By Shaun Loh (21A01A)
Raffles Reads is a collaboration between Raffles Press and Times Reads which aims to promote a reading culture among Singaporean students.
At first glance, Red Sea Spies by Raffi Berg sounds like yet another Bond wannabe plotline. A remote Sudanese coast in the ‘80s. A new luxury holiday resort catered to divers. Undercover spies disguising as hotel staff, but actually working for the Mossad—the Israeli secret service.
Yet, the book, based on a true story, traces an unprecedented operation that helped evacuate thousands of Ethiopian Jews who had been languishing in refugee camps, giving them safe passage to Israel. Written in collaboration with operatives involved in the mission, endorsed as the definitive account and including an afterword from the then Mossad director, this is a gripping, never-before-heard tale of a top-secret operation. Excluded from the Jewish history books, Spies is a tale you won’t want to miss.
Balancing the thrilling action of the plot with factual accounts of long, forgotten histories of the marginalized Ethiopian Jews, this book serves not only as an exhilarating piece of espionage non-fiction, but also an insightful historical critique of anti-Semitism and the Jewish state. In particular, the documenting of narratives of the Ethiopian Jews sheds light on their ambiguous origins. One such narrative is the classic romance story of the Jewish King Solomon and the Ethiopian Queen of Sheba. This tale originates from a 14th century Ethiopian chronicle known as the Kebra Nagast, which tells of a visit by the Queen of Ethiopia, otherwise known as Sheba, who was tricked by King Solomon into having sexual relations with him, from which she bore a son, Menelik. The story tells that years later, Menelik stole the Ark of the Covenant and moved to Aksum, where most of the Ethiopian Jews are found today.
Additionally foregrounded with the common history of the Great Man in Israel, whether it be Prime Minister Golda Meir (first Israeli female PM!), Yitzhak Rabin, Menachem Begin or Ariel Sharon, Spies also reconciles these well-known Jewish leaders—and the well-known events that occurred during their tenures—with the covert happenings at the Red Sea Diving Resort, ultimately bestowing the operation much historical significance that goes beyond its entertainment value.
Needless to say, this book is not a non-fiction snooze fest for those only interested in the dramatic mechanisms of an espionage set-up. Berg manages to illustrate the nitty-gritty of the day-to-day activities of the operation on the resort, teleporting the reader onto the Sudanese sand with the Mossad agents.

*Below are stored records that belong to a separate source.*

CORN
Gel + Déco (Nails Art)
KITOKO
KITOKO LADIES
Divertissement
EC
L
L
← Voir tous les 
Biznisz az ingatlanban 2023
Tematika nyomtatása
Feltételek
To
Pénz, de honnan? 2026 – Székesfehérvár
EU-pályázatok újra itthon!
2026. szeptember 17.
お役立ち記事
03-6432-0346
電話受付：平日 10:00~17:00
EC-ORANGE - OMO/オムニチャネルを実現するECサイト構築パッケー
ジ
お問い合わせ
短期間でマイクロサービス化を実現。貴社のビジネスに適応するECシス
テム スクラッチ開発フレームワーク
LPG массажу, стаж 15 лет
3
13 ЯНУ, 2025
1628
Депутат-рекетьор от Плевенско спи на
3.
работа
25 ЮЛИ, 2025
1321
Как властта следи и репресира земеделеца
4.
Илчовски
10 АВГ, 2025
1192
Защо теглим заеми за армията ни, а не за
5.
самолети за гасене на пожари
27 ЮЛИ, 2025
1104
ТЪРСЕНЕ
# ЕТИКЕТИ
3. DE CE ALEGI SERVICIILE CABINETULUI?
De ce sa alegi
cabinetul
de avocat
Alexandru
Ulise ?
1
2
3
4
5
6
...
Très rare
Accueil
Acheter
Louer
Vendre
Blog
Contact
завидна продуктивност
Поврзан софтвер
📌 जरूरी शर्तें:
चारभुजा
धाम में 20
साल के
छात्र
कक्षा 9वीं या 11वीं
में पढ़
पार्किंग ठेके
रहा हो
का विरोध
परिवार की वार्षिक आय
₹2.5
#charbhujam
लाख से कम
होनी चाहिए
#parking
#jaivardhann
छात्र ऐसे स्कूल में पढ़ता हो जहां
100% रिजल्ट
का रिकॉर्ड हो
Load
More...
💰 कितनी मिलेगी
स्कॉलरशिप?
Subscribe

He also describes with great lucidity the relationships between the individual Mossad spies and the Sudanese police, the odd recruitment process for new “hotel staff” (they must know how to dive!), and the (clichéd, but true) use of a female spy to assuage suspicion, reminiscent of the classic Bond girl.
Unfortunately, this sheer amount of detail occasionally reduces the story to a mere chronological list of events, bogging down the pacing. This pushes the text into a more diegetic medium of narrative, taking away the potential dramatic value of such a stimulating chronicle. Nevertheless, Berg must still be credited for his efforts to spice things up. Real, coloured photographs were included to highlight the various features of the operation, such as the Mossad agents, the picturesque resort, dubious license plates of Sudanese vehicles in which the Israeli spies escaped. Berg’s insertion of these valuable images serves a fantastic dual purpose of historical documentation and visual spectacle.
One particular close-up of a gorgeous Ethiopian Jewish woman intimately captures the intricacies of her frowning forehead, her rich brown skin, and her Star of David necklace, offering a pause on the plot and forcing the reader to identify—and most importantly—recognise, the existence of the figure central to the story: the Ethiopian Jew.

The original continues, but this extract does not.